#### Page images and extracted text

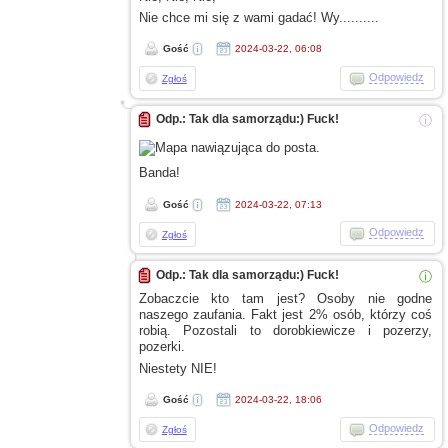
Nie chce mi się
z wami
gadać! Wy..........
Gość
2024-03-22, 06:08
Odpowiedz
Zgłoś
Odp.: Tak dla samorządu:) Fuck!
ⓘ
Banda!
Gość
2024-03-22, 07:13
Odpowiedz
Zgłoś
Odp.: Tak dla samorządu:) Fuck!
ⓘ
Zobaczcie kto tam jest? Osoby nie godne
naszego zaufania. Fakt jest 2% osób, którzy coś
robią. Pozostali to dorobkiewicze
i pozerzy,
pozerki.
Niestety NIE!
Gość
2024-03-22, 18:06
Odpowiedz
Zgłoś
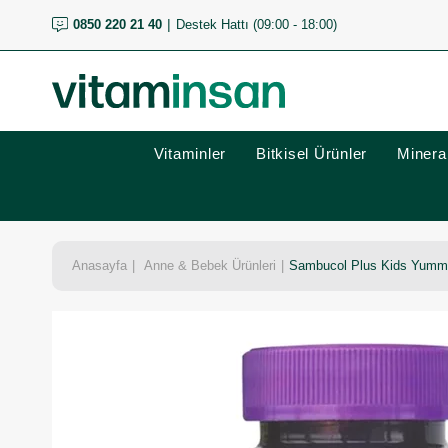
0850 220 21 40
Destek Hattı (09:00 - 18:00)
Vitaminler
Bitkisel Ürünler
Mineral
Anasayfa
Anne & Bebek Ürünleri
Sambucol Plus Kids Yummie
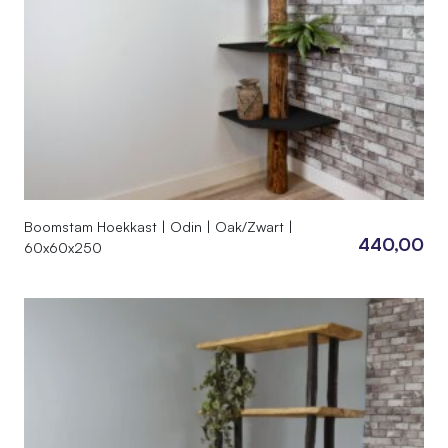
Boomstam Hoekkast | Odin | Oak/Zwart |
440,00
60x60x250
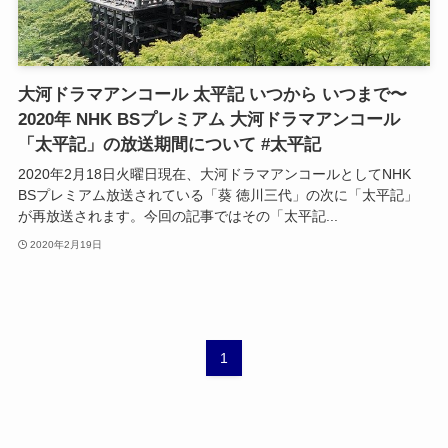
大河ドラマアンコール 太平記 いつから いつまで〜
2020年 NHK BSプレミアム 大河ドラマアンコール
「太平記」の放送期間について #太平記
2020年2月18日火曜日現在、大河ドラマアンコールとしてNHK
BSプレミアム放送されている「葵 徳川三代」の次に「太平記」
が再放送されます。今回の記事ではその「太平記...
2020年2月19日
1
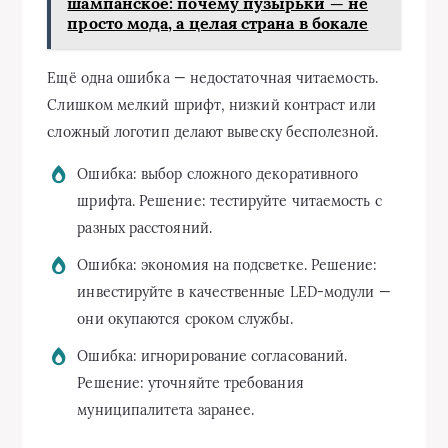
шампанское: почему пузырьки — не
просто мода, а целая страна в бокале
Ещё одна ошибка — недостаточная читаемость.
Слишком мелкий шрифт, низкий контраст или
сложный логотип делают вывеску бесполезной.
Ошибка: выбор сложного декоративного
шрифта. Решение: тестируйте читаемость с
разных расстояний.
Ошибка: экономия на подсветке. Решение:
инвестируйте в качественные LED-модули —
они окупаются сроком службы.
Ошибка: игнорирование согласований.
Решение: уточняйте требования
муниципалитета заранее.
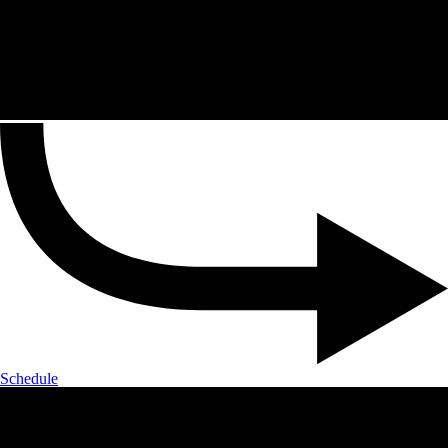
Schedule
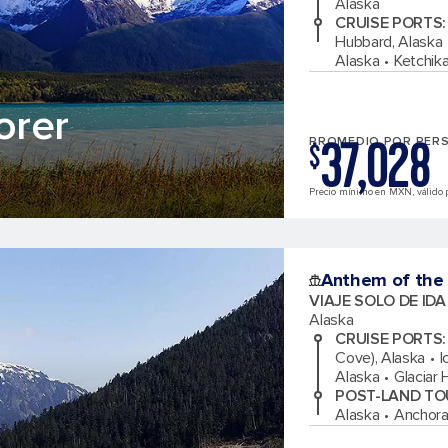
Alaska
CRUISE PORTS
:
Hubbard, Alaska
Alaska
Ketchika
orer
37,028
PROMEDIO POR PER
$
Precio mínimo en MXN, válido 
Anthem of the
VIAJE SOLO DE ID
Alaska
CRUISE PORTS
:
Cove), Alaska
I
Alaska
Glaciar 
POST-LAND TO
Alaska
Anchora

#### Problem requirements
Each line above that has "jest" adds one to the count; say the final count with no other text.

#### Exercise solution
2